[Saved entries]
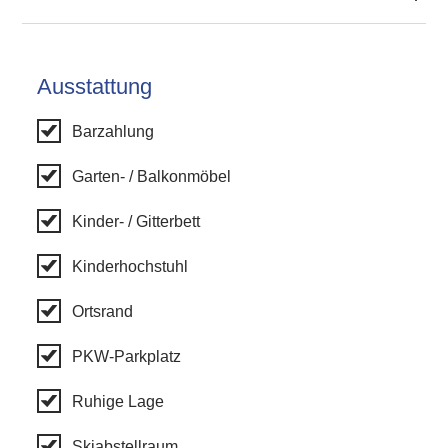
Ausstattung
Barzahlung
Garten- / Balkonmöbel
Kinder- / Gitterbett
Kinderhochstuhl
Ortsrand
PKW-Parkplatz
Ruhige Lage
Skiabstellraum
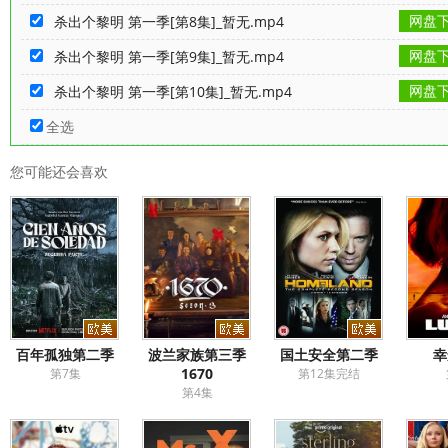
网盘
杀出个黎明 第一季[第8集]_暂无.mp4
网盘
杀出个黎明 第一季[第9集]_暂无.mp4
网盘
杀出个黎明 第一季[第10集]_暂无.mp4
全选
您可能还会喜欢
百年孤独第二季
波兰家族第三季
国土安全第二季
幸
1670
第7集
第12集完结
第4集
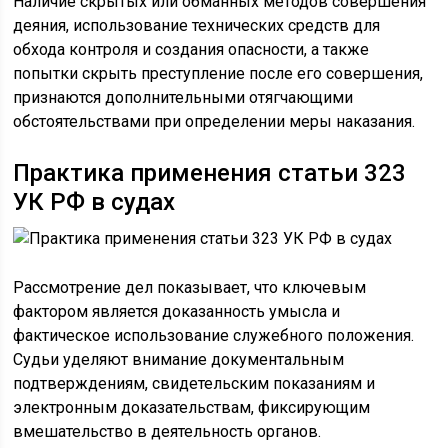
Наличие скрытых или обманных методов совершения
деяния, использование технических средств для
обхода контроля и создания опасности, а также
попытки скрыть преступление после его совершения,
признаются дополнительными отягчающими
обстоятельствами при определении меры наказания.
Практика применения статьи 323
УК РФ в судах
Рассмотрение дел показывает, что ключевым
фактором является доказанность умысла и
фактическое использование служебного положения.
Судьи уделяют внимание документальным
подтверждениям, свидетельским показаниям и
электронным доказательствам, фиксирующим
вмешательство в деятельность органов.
* * *
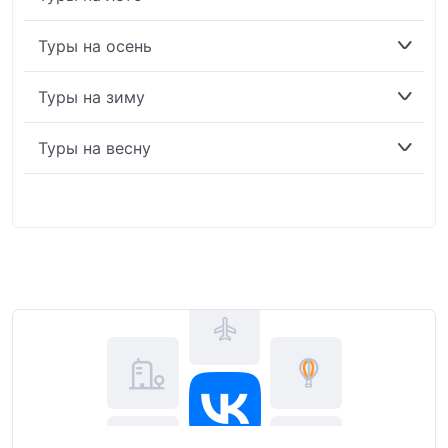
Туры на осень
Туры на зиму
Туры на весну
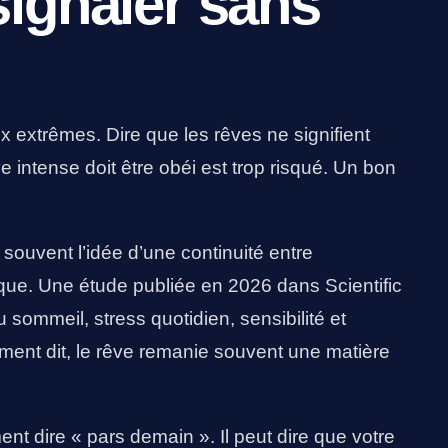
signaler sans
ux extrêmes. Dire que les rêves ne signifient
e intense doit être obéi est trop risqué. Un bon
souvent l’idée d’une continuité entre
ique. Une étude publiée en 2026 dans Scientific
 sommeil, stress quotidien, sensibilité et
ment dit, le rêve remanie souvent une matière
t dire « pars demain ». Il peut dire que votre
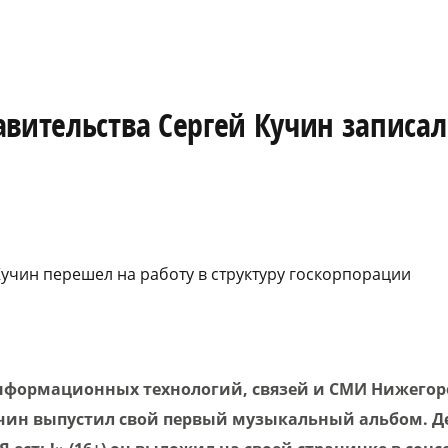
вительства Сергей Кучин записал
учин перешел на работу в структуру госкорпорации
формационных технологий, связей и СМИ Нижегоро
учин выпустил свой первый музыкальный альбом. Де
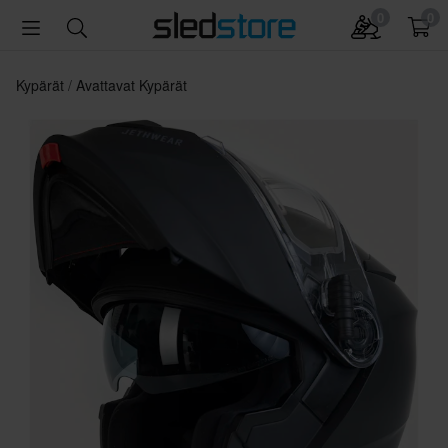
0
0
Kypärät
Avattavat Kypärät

_Exercise goal_
In the entries above, every line from the line with "sommeil, stress quotidien, sensibilité et" to the line with "Avattavat Kypärät" is to be printed exactly, with both ends included and pictures excluded.

_Expected output_
 sommeil, stress quotidien, sensibilité et
ment dit, le rêve remanie souvent une matière
t dire « pars demain ». Il peut dire que votre
вительства Сергей Кучин записал
учин перешел на работу в структуру госкорпорации
формационных технологий, связей и СМИ Нижегоро
учин выпустил свой первый музыкальный альбом. Де
0
0
Kypärät
Avattavat Kypärät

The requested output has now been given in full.